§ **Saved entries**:
____
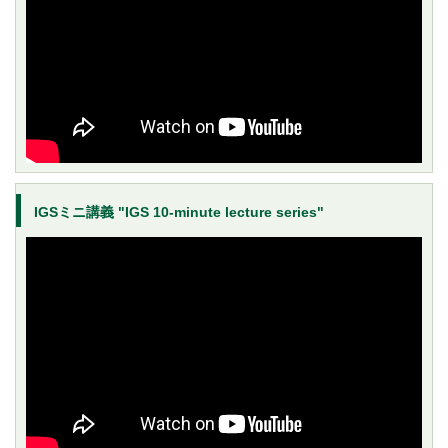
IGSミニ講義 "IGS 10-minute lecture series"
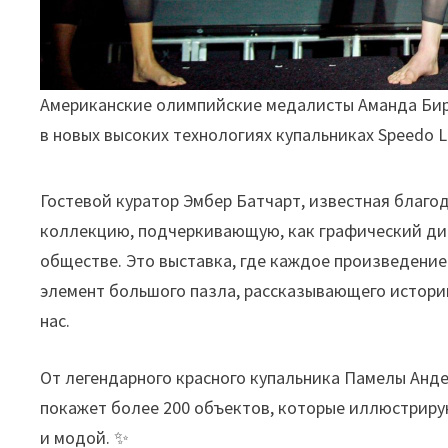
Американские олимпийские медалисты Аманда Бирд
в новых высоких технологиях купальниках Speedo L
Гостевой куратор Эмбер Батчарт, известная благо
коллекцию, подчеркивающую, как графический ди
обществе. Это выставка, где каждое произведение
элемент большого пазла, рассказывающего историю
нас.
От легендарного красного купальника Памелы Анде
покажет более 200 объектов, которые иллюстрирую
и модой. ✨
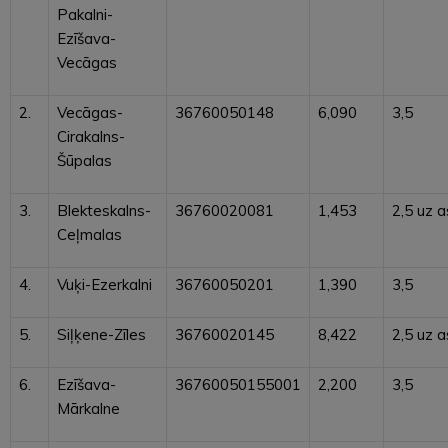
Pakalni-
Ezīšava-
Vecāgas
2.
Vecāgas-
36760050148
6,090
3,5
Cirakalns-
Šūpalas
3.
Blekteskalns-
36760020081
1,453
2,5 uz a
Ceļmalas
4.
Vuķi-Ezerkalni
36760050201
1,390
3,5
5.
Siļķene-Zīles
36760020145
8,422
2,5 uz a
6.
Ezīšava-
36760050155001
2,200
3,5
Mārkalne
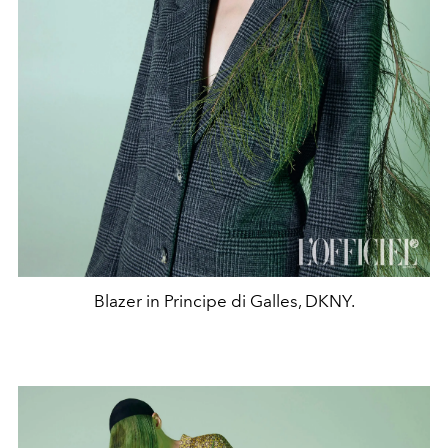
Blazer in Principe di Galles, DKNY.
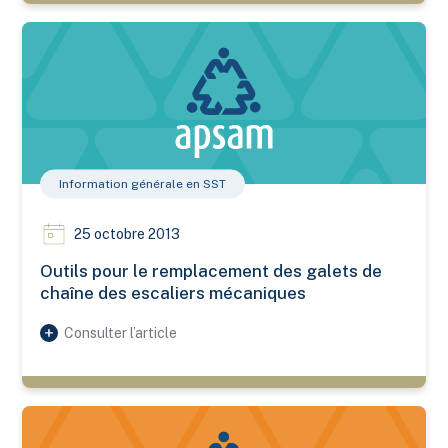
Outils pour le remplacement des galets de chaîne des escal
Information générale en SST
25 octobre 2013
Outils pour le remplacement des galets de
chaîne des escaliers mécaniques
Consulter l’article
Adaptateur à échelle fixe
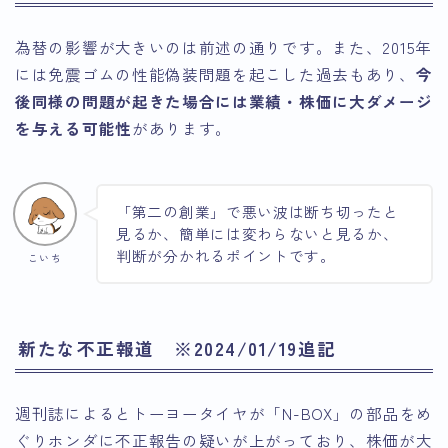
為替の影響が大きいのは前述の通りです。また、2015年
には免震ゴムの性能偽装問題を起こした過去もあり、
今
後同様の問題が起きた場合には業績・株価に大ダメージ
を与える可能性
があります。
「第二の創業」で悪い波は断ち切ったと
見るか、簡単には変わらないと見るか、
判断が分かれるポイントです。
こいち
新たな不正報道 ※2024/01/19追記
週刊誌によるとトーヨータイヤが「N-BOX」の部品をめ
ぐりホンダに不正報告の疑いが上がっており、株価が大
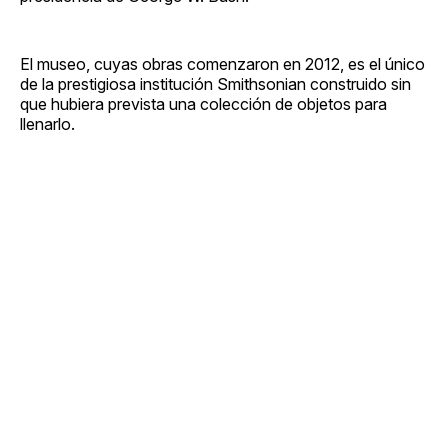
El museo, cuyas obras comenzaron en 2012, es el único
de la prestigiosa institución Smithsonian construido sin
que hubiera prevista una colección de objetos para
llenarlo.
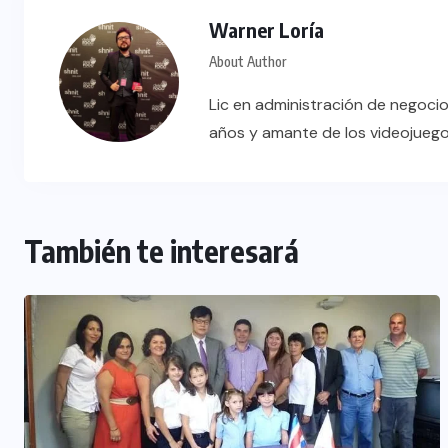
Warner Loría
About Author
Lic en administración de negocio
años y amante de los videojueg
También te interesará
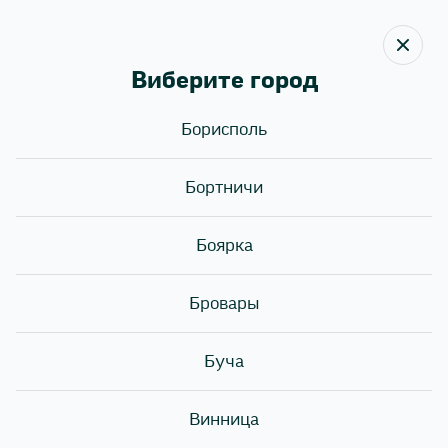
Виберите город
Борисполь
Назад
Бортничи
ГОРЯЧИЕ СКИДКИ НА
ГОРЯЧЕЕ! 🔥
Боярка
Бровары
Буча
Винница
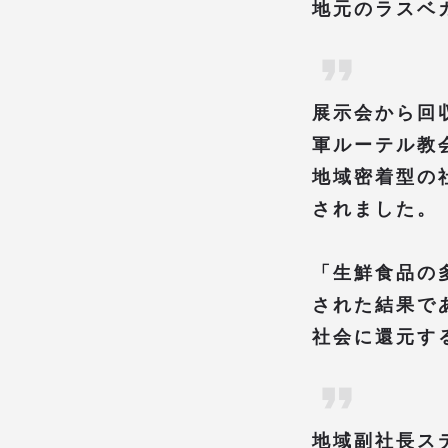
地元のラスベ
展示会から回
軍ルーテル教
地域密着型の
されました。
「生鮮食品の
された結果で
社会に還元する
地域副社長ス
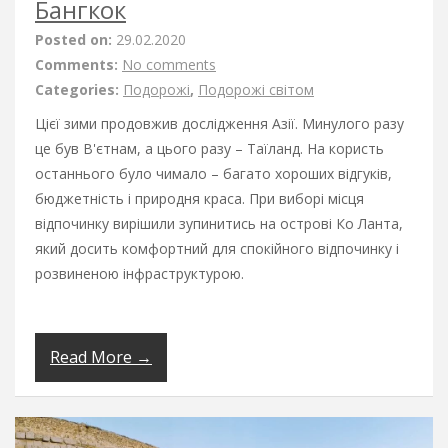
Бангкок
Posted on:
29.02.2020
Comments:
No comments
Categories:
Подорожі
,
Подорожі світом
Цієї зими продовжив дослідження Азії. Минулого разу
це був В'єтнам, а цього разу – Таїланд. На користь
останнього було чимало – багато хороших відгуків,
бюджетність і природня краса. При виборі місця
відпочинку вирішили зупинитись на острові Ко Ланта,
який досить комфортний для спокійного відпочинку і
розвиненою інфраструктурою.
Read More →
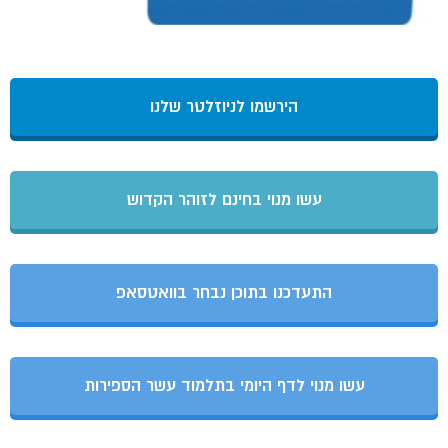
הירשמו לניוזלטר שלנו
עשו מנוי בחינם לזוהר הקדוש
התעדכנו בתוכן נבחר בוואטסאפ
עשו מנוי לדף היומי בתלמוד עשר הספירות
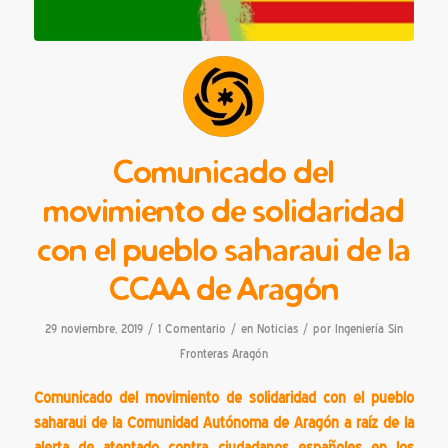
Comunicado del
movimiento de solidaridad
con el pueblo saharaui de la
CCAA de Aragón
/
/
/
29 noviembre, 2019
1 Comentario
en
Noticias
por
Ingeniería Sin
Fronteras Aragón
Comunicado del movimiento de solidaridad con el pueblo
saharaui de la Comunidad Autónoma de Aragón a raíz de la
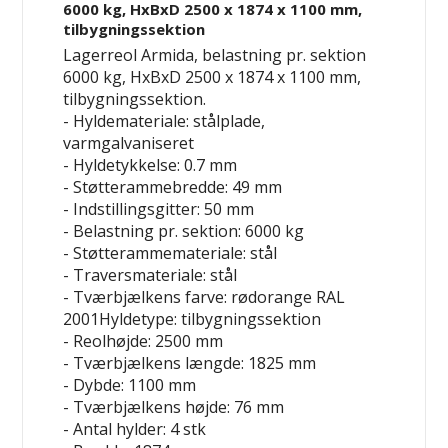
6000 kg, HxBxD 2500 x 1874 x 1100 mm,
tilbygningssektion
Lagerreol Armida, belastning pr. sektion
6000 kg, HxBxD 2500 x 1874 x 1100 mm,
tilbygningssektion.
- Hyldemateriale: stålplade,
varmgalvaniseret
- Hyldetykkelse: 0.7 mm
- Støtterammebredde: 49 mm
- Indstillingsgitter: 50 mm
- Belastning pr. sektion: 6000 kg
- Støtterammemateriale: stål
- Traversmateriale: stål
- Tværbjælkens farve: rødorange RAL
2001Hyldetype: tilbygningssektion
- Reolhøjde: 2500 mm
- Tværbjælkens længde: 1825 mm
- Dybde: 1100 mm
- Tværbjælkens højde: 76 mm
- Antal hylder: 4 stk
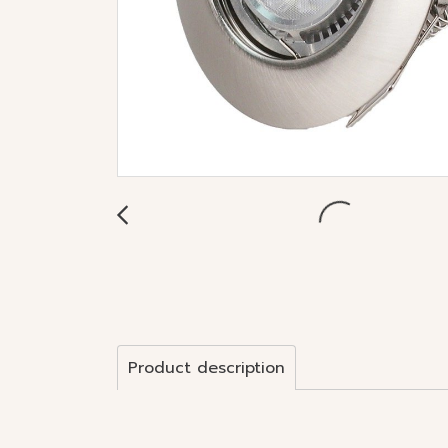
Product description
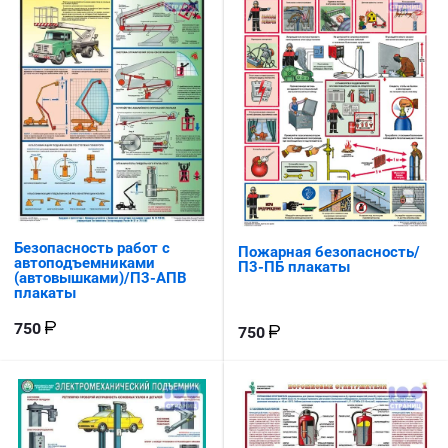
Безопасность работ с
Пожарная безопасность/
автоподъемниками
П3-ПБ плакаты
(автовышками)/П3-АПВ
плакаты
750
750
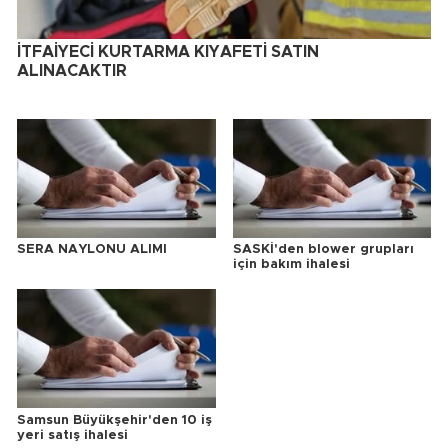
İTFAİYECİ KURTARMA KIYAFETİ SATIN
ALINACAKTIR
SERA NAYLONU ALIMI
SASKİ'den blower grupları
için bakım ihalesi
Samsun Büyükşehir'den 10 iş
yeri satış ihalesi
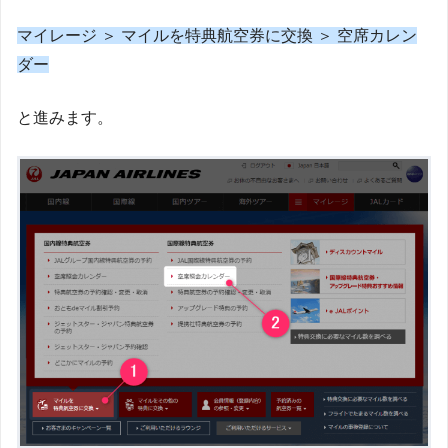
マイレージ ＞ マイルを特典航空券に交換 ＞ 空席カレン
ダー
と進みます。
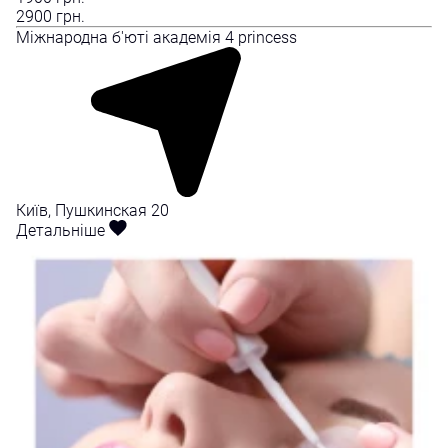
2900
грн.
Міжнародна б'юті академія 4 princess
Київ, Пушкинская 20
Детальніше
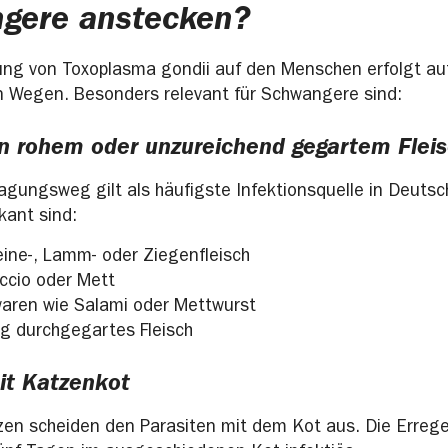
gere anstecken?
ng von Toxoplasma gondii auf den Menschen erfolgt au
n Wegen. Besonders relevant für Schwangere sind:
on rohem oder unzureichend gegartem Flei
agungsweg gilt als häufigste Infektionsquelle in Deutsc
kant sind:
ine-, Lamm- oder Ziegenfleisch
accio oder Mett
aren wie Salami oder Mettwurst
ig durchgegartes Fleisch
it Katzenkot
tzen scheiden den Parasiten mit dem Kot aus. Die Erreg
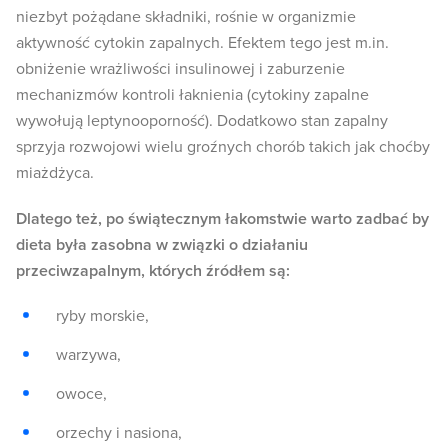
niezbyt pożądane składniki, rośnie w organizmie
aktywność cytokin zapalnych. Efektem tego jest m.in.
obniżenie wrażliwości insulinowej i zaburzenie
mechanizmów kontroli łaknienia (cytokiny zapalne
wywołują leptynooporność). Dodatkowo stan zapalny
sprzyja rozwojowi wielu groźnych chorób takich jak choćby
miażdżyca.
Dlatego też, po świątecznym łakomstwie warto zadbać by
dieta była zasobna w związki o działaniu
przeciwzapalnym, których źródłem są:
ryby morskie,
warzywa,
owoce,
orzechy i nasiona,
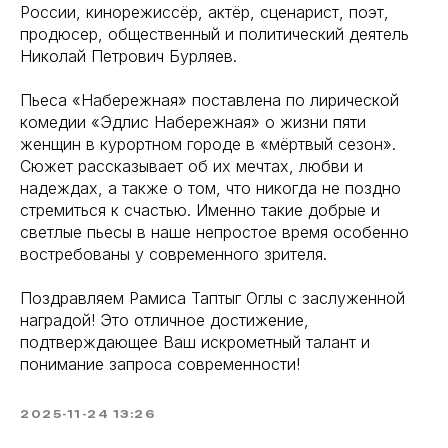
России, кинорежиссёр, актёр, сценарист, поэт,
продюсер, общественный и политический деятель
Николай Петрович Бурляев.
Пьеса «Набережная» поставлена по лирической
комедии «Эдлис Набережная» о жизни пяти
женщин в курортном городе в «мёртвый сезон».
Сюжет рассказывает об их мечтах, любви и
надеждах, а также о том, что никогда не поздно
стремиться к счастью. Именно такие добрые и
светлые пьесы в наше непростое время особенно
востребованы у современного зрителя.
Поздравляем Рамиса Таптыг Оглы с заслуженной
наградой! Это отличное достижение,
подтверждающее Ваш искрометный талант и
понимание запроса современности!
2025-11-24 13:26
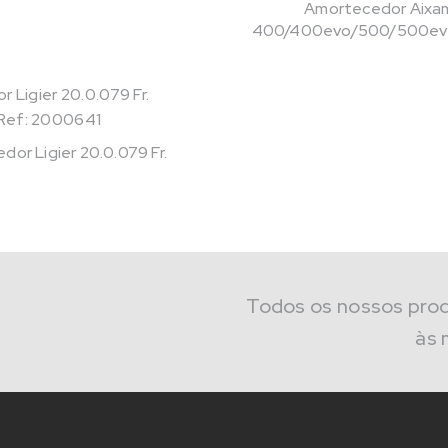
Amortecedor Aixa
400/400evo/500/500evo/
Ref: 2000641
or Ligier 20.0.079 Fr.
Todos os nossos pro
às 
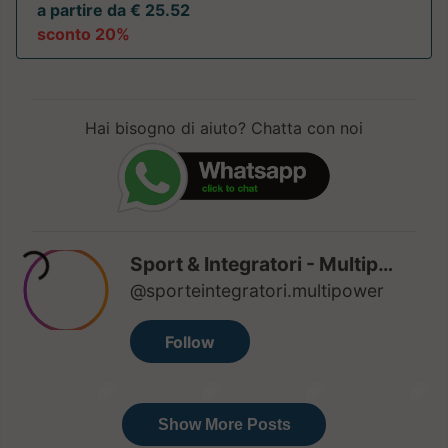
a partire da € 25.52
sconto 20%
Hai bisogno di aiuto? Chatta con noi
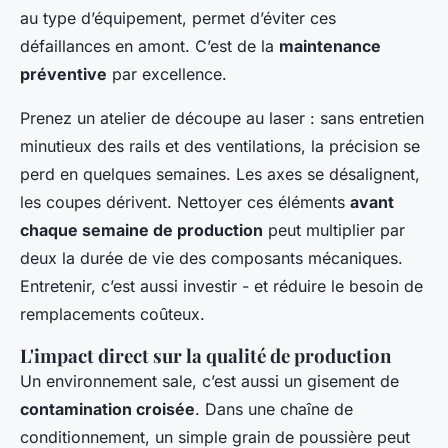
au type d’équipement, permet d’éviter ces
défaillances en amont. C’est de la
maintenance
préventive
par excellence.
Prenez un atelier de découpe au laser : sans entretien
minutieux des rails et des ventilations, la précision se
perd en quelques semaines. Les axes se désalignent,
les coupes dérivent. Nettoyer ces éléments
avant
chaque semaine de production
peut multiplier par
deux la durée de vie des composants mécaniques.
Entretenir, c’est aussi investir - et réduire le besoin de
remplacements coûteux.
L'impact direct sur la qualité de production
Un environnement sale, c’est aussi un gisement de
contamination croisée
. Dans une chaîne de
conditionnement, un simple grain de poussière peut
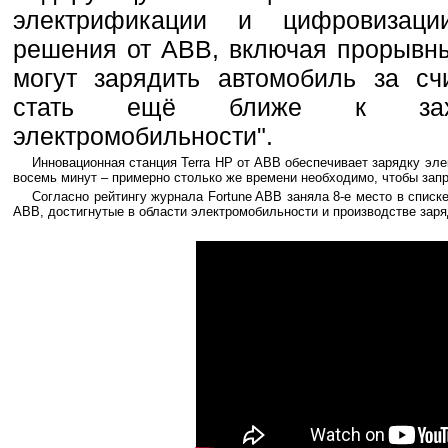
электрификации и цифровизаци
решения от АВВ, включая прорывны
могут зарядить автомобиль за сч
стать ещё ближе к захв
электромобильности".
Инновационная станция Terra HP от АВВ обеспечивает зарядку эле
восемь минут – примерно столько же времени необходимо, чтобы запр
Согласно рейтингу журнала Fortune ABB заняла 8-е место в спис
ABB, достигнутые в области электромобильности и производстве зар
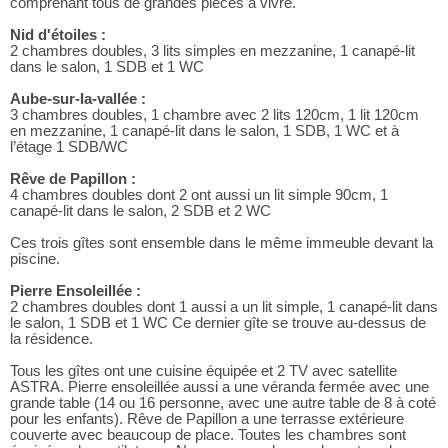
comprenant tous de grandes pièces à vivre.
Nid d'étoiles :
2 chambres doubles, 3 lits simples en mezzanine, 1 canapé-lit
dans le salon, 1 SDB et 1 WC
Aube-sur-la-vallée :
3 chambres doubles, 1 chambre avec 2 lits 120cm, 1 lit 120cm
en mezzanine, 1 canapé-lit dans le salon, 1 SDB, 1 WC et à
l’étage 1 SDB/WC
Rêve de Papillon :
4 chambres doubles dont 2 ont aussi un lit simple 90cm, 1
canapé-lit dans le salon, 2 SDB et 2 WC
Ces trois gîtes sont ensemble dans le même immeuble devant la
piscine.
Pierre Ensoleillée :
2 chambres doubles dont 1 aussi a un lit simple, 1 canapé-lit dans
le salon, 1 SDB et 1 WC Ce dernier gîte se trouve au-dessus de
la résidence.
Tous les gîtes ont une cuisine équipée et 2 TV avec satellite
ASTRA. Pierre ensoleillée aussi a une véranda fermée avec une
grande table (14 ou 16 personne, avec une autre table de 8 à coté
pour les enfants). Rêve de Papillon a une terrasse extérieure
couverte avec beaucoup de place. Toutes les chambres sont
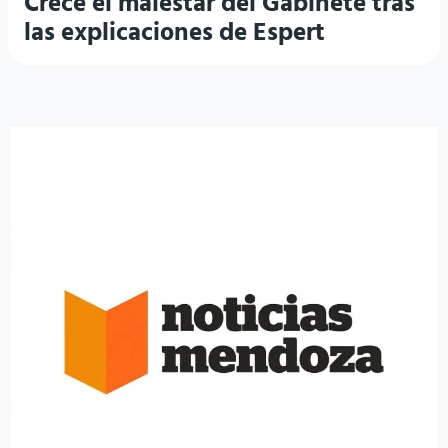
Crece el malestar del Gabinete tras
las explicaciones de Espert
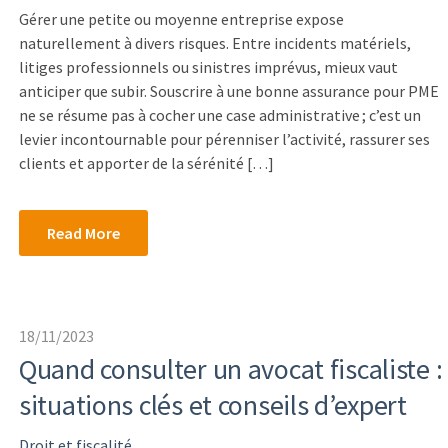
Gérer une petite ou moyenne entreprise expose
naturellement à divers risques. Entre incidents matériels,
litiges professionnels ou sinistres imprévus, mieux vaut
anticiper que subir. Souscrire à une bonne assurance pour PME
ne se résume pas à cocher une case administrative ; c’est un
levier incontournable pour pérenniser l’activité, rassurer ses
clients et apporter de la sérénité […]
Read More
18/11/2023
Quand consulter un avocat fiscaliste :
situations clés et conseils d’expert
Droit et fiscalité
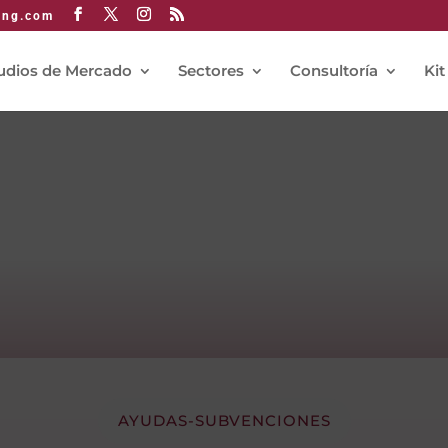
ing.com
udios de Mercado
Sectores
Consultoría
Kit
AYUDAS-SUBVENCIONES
____
§ **BRIEF**: What is needed is an exact copy of only the lines above from the one with "為替の影響が大きいのは前述の通りです。また、2015年" to the one with "- Dybde: 1100 mm", both kept, with every picture left out.

§ **SOLUTION TO THIS PROBLEM**:
為替の影響が大きいのは前述の通りです。また、2015年
には免震ゴムの性能偽装問題を起こした過去もあり、
今
後同様の問題が起きた場合には業績・株価に大ダメージ
を与える可能性
があります。
「第二の創業」で悪い波は断ち切ったと
見るか、簡単には変わらないと見るか、
判断が分かれるポイントです。
こいち
新たな不正報道 ※2024/01/19追記
週刊誌によるとトーヨータイヤが「N-BOX」の部品をめ
ぐりホンダに不正報告の疑いが上がっており、株価が大
El museo, cuyas obras comenzaron en 2012, es el único
de la prestigiosa institución Smithsonian construido sin
que hubiera prevista una colección de objetos para
llenarlo.
Warner Loría
About Author
Lic en administración de negocio
años y amante de los videojueg
También te interesará
Виберите город
Борисполь
Назад
Бортничи
ГОРЯЧИЕ СКИДКИ НА
ГОРЯЧЕЕ! 🔥
Боярка
Бровары
Буча
Винница
地元のラスベ
展示会から回
軍ルーテル教
地域密着型の
されました。
「生鮮食品の
された結果で
社会に還元する
地域副社長ス
Бангкок
Posted on:
29.02.2020
Comments:
No comments
Categories:
Подорожі
,
Подорожі світом
Цієї зими продовжив дослідження Азії. Минулого разу
це був В'єтнам, а цього разу – Таїланд. На користь
останнього було чимало – багато хороших відгуків,
бюджетність і природня краса. При виборі місця
відпочинку вирішили зупинитись на острові Ко Ланта,
який досить комфортний для спокійного відпочинку і
розвиненою інфраструктурою.
Read More →
הירשמו לניוזלטר שלנו
עשו מנוי בחינם לזוהר הקדוש
התעדכנו בתוכן נבחר בוואטסאפ
עשו מנוי לדף היומי בתלמוד עשר הספירות
Comunicado del
movimiento de solidaridad
con el pueblo saharaui de la
CCAA de Aragón
/
/
/
29 noviembre, 2019
1 Comentario
en
Noticias
por
Ingeniería Sin
Fronteras Aragón
Comunicado del movimiento de solidaridad con el pueblo
saharaui de la Comunidad Autónoma de Aragón a raíz de la
6000 kg, HxBxD 2500 x 1874 x 1100 mm,
tilbygningssektion
Lagerreol Armida, belastning pr. sektion
6000 kg, HxBxD 2500 x 1874 x 1100 mm,
tilbygningssektion.
- Hyldemateriale: stålplade,
varmgalvaniseret
- Hyldetykkelse: 0.7 mm
- Støtterammebredde: 49 mm
- Indstillingsgitter: 50 mm
- Belastning pr. sektion: 6000 kg
- Støtterammemateriale: stål
- Traversmateriale: stål
- Tværbjælkens farve: rødorange RAL
2001Hyldetype: tilbygningssektion
- Reolhøjde: 2500 mm
- Tværbjælkens længde: 1825 mm
- Dybde: 1100 mm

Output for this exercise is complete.